Layers

Base layers

class audiotools.ml.layers.base.BaseModel[source]

Bases: Module

This is a class that adds useful save/load functionality to a torch.nn.Module object. BaseModel objects can be saved as torch.package easily, making them super easy to port between machines without requiring a ton of dependencies. Files can also be saved as just weights, in the standard way.

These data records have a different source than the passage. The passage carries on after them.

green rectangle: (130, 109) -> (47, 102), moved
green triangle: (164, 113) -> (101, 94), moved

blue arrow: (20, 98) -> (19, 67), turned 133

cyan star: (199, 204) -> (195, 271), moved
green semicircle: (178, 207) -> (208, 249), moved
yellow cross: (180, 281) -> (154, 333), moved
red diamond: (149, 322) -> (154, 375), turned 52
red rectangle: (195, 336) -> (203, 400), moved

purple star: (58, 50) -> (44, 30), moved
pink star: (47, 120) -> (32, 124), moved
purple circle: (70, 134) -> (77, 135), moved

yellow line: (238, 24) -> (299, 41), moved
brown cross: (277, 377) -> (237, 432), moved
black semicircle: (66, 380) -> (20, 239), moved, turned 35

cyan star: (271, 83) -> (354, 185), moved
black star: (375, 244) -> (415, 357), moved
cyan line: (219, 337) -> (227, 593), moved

>>> class Model(ml.BaseModel):
>>>     def __init__(self, arg1: float = 1.0):
>>>         super().__init__()
>>>         self.arg1 = arg1
>>>         self.linear = nn.Linear(1, 1)
>>>
>>>     def forward(self, x):
>>>         return self.linear(x)
>>>
>>> model1 = Model()
>>>
>>> with tempfile.NamedTemporaryFile(suffix=".pth") as f:
>>>     model1.save(
>>>         f.name,
>>>     )
>>>     model2 = Model.load(f.name)
>>>     out2 = seed_and_run(model2, x)
>>>     assert torch.allclose(out1, out2)
>>>
>>>     model1.save(f.name, package=True)
>>>     model2 = Model.load(f.name)
>>>     model2.save(f.name, package=False)
>>>     model3 = Model.load(f.name)
>>>     out3 = seed_and_run(model3, x)
>>>
>>> with tempfile.TemporaryDirectory() as d:
>>>     model1.save_to_folder(d, {"data": 1.0})
>>>     Model.load_from_folder(d)

EXTERN = ['audiotools.**', 'tqdm', '__main__', 'numpy.**', 'julius.**', 'torchaudio.**', 'scipy.**', 'einops']: Names of libraries that are external to the torch.package saving mechanism. Source code from these libraries will not be packaged into the model. This can be edited by the user of this class by editing model.EXTERN.

INTERN = []: Names of libraries that are internal to the torch.package saving mechanism. Source code from these libraries will be saved alongside the model.

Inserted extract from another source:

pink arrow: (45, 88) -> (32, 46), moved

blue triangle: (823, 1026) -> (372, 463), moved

property device: Gets the device the model is on by looking at the device of the first parameter. May not be valid if model is split across multiple devices.

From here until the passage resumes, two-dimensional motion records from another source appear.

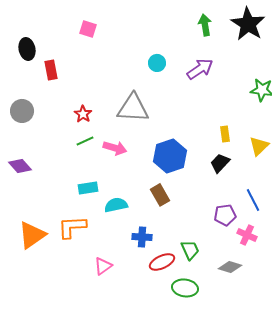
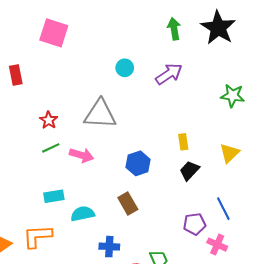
pink square: (88, 29) -> (54, 33), size x1.6
yellow rectangle: (225, 134) -> (183, 142), moved
blue hexagon: (170, 156) -> (138, 163), size x0.7

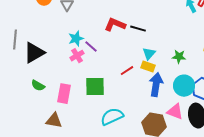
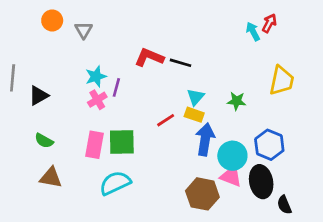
purple line: (91, 47) -> (116, 87), turned 64
black triangle: (34, 53) -> (39, 96), size x0.7
cyan circle: (184, 86) -> (232, 156), moved
pink rectangle: (64, 94) -> (95, 145), moved
cyan semicircle: (112, 117) -> (115, 183), moved
brown triangle: (54, 121) -> (51, 178), moved

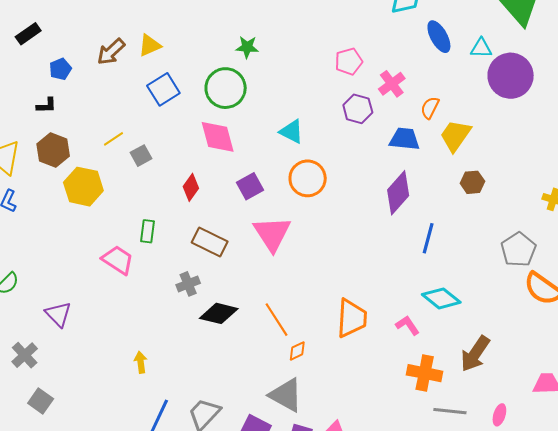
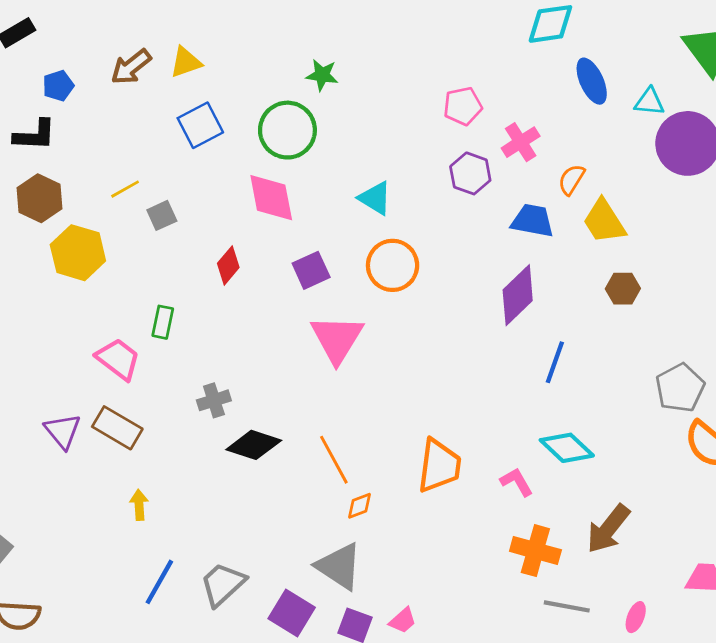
black L-shape: (46, 105) -> (35, 135), size x1.5
yellow trapezoid: (455, 136) -> (604, 221), turned -72
brown rectangle: (210, 242) -> (117, 428), moved
purple triangle: (58, 314) -> (63, 431), moved

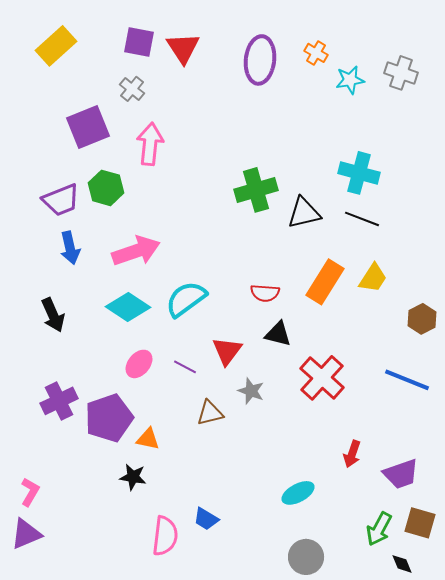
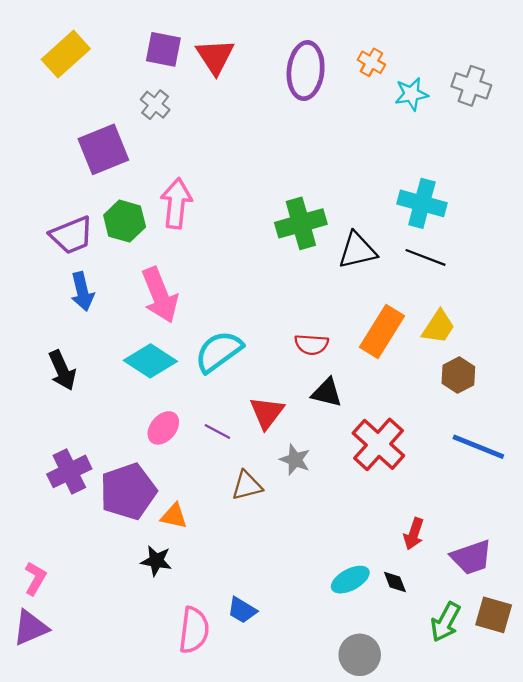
pink arrow: (150, 144) -> (176, 203), moved
pink arrow: (136, 251) -> (160, 295), turned 87
brown hexagon: (422, 319) -> (458, 375), moved
black diamond: (402, 564) -> (395, 582), moved

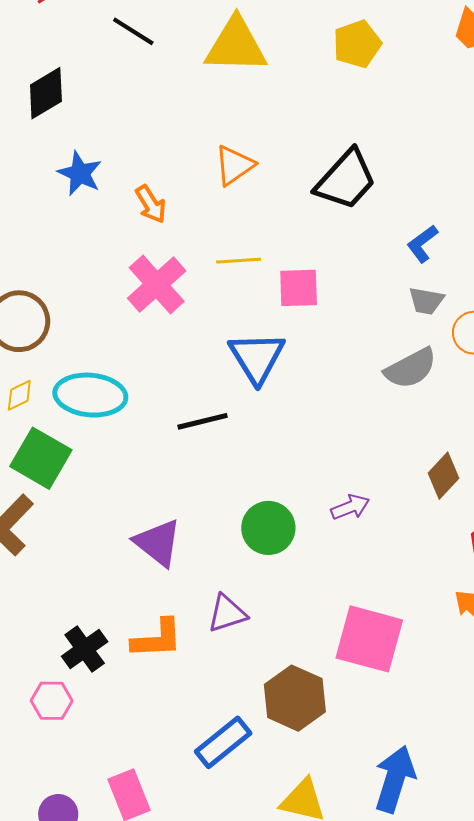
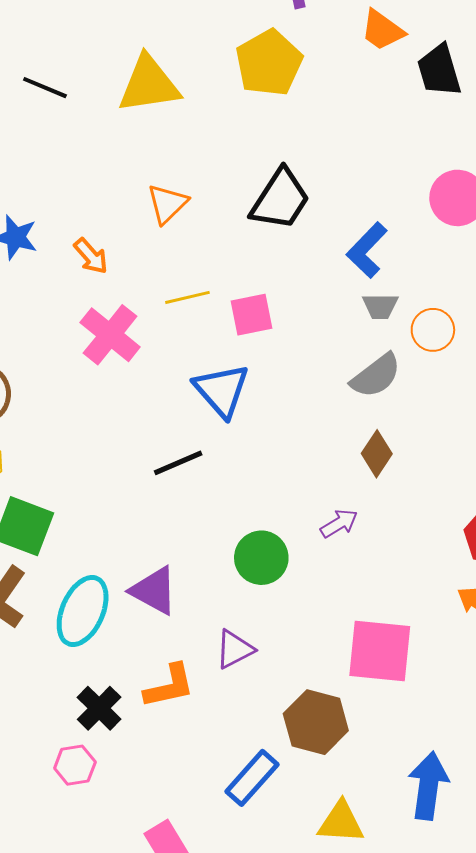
yellow pentagon: (357, 44) -> (269, 63), size x1.4
blue L-shape: (422, 244) -> (367, 250), size x1.4
cyan ellipse: (90, 395) -> (83, 611), moved, turned -62
brown diamond: (444, 476) -> (377, 454), moved

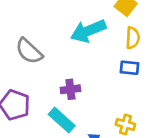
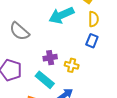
blue rectangle: (129, 68) -> (92, 41), turned -72
yellow cross: (125, 124) -> (72, 65), moved

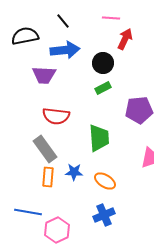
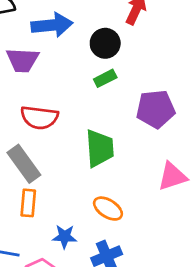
blue star: (74, 172) -> (65, 237), moved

classmethod load(location: str, *args, package_name: Optional[str] = None, strict: bool = False, **kwargs)[source]

Load model from a path. Tries first to load as a package, and if that fails, tries to load as weights. The arguments to the class are specified inside the model weights file.

Parameters

location (str) – Path to file.
package_name (str, optional) – Name of package, by default cls.__name__.
strict (bool, optional) – Ignore unmatched keys, by default False
kwargs (dict) – Additional keyword arguments to the model instantiation, if not loading from package.

Returns

A model that inherits from BaseModel.

Return type

BaseModel

classmethod load_from_folder(folder: Union[str, Path], package: bool = True, strict: bool = False, **kwargs)[source]

Loads the model from a folder generated by audiotools.ml.layers.base.BaseModel.save_to_folder(). Like that function, this one looks for a subfolder that has the name of the class (e.g. folder/generator/[package, weights].pth if the model name was Generator).

Parameters

folder (Union[str, Path]) – _description_
package (bool, optional) – Whether to use torch.package to load the model, loading the model from package.pth.
strict (bool, optional) – Ignore unmatched keys, by default False

Returns

tuple of model and extra data as saved by audiotools.ml.layers.base.BaseModel.save_to_folder().

Return type

tuple

save(path: str, metadata: Optional[dict] = None, package: bool = True, intern: list = [], extern: list = [], mock: list = [])[source]

Saves the model, either as a torch package, or just as weights, alongside some specified metadata.

Parameters

path (str) – Path to save model to.
metadata (dict, optional) – Any metadata to save alongside the model, by default None
package (bool, optional) – Whether to use torch.package to save the model in a format that is portable, by default True
intern (list, optional) – List of additional libraries that are internal to the model, used with torch.package, by default []
extern (list, optional) – List of additional libraries that are external to the model, used with torch.package, by default []
mock (list, optional) – List of libraries to mock, used with torch.package, by default []

Returns

Path to saved model.

Return type

str

save_to_folder(folder: Union[str, Path], extra_data: Optional[dict] = None)[source]

Dumps a model into a folder, as both a package and as weights, as well as anything specified in extra_data. extra_data is a dictionary of other pickleable files, with the keys being the paths to save them in. The model is saved under a subfolder specified by the name of the class (e.g. folder/generator/[package, weights].pth if the model name was Generator).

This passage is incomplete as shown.